Rep. Jim McGovern (D)
Elected: 1996, 7th term.
Born: Nov. 20, 1959, Worcester .
Education: American U., B.A. 1981, M.P.A. 1984.
Family: Married (Lisa); 2 children.
Professional Career: Aide, U.S. Sen. George McGovern, 1977-80; Sr. aide, U.S. Rep. Joseph Moakley, 1982–96.
The congressman from the 3rd District is Jim McGovern, a Democrat first elected in 1996. McGovern grew up in Worcester, where his parents owned a liquor store. He attended American University in Washington, and, while in graduate school, he worked in the office of then-Sen. George McGovern (no relation), a South Dakota Democrat. He ran McGovern’s 1984 campaign in the Massachusetts presidential primary, where the senator finished third with 21% of the vote. He also nominated McGovern at the Democratic convention in San Francisco. He went to work as an aide to Boston-area Rep. Joe Moakley’s office and became chief of staff just as Moakley ascended to chairman of the Rules Committee. McGovern got into the spotlight himself, leading a 1989 investigation of the murders of six Jesuits and two lay women in El Salvador, which led to a cutoff of U.S. aid to the country. In 1994, he ran for the House and lost in the Democratic primary, 38%-30%. In 1996, he ran again, this time with no primary opposition. In the general election, two-term Republican Rep. Peter Blute stressed his “independence” from the conservative Republican leadership in the House and attacked McGovern for liberal stands on abortion rights and Cuba. McGovern ran a humorous spot that asked, ‘‘If you wouldn’t vote for Newt, why would you ever vote for Blute?’’ At age 36, McGovern won, 53%-45%.
|Jim McGovern (D)||227,619||(98%)||($848,694)|
|Jim McGovern (D)||Unopposed|
Prior Winning Percentages: 2006 (100%), 2004 (71%), 2002 (100%), 2000 (100%), 1998 (57%), 1996 (53%)
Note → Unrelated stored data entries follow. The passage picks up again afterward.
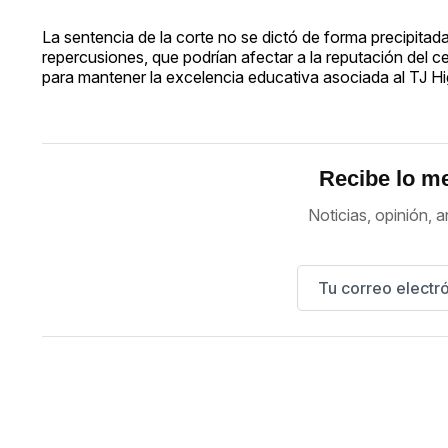
La sentencia de la corte no se dictó de forma precipitada
repercusiones, que podrían afectar a la reputación del c
para mantener la excelencia educativa asociada al TJ H
Recibe lo me
Noticias, opinión, a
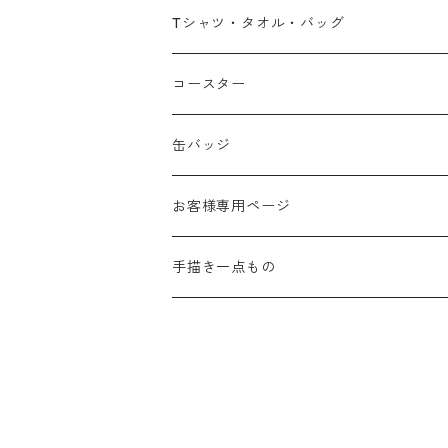
広島弁
Tシャツ・タオル・バッグ
春
コースター
夏
缶バッジ
秋
お客様専用ページ
冬
手描き一点もの
季節なし
手描き布バッグ
お祝い
手描きウォールポケット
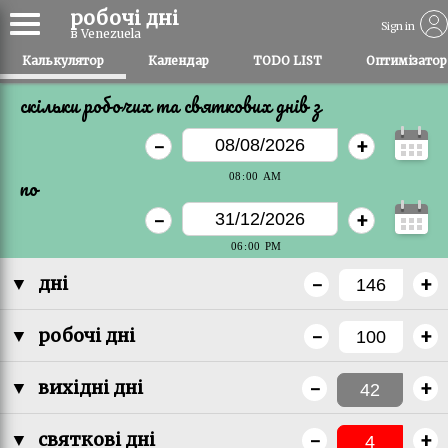
робочі дні
Sign in
в Venezuela
Калькулятор
Календар
TODO LIST
Оптимізатор
скільки робочих та святкових днів з
-
+
по
-
+
-
+
▼
дні
-
+
▼
робочі дні
-
+
▼
вихідні дні
-
+
▼
святкові дні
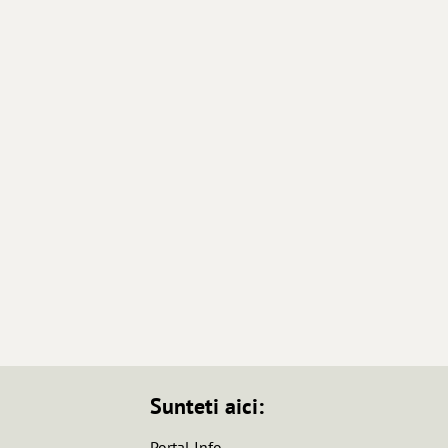
Sunteti aici:
Portal Info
With deft maneuvers reflecting his Capitol Hill experience, McGovern has positioned himself to become a power broker in the Democratic majority. In 2001, the dying Moakley personally asked Democratic Leader Dick Gephardt to help McGovern get a seat on Rules, which schedules most legislation for the House floor. As it turned out, the next seat went to Florida’s Alcee Hastings, a member of the Congressional Black Caucus, but McGovern got a commitment for the next available Democratic seat, with seniority over Hastings. On Rules, he immediately showed familiarity with House procedures. As the No. 2 Democrat and in the majority for the first time, he said he gladly moved from “being a pain in the ass [in the minority] to more of an advocate for respect, inclusion, and fairness.” With the roles reversed, he showed a sharp partisan edge as he embraced parliamentary maneuvers that led to cries of outrage from House Republicans. McGovern conceded, “We’re not as open as I’d like,” and said that Democratic leaders should be more willing to lose a few votes for the sake of inclusion. He also took a seat on the Budget Committee. With his considerable leverage, he became a party leader on strategizing Iraq war policy, though with little immediate success. In February 2007, he sponsored a bill to withdraw U.S. troops from Iraq in six months. The House defeated it in May on a surprisingly close 255-171 vote. In October 2007, he along with Democrats David Obey of Wisconsin and John Murtha of Pennsylvania proposed a war surtax, but Democratic leaders rejected it. In June 2008, McGovern called for the United Nations to replace U.S. forces in Iraq. The House Judiciary Committee in July 2008 approved his bill to prevent the summary deportation of foreign spouses of deceased U.S. citizens.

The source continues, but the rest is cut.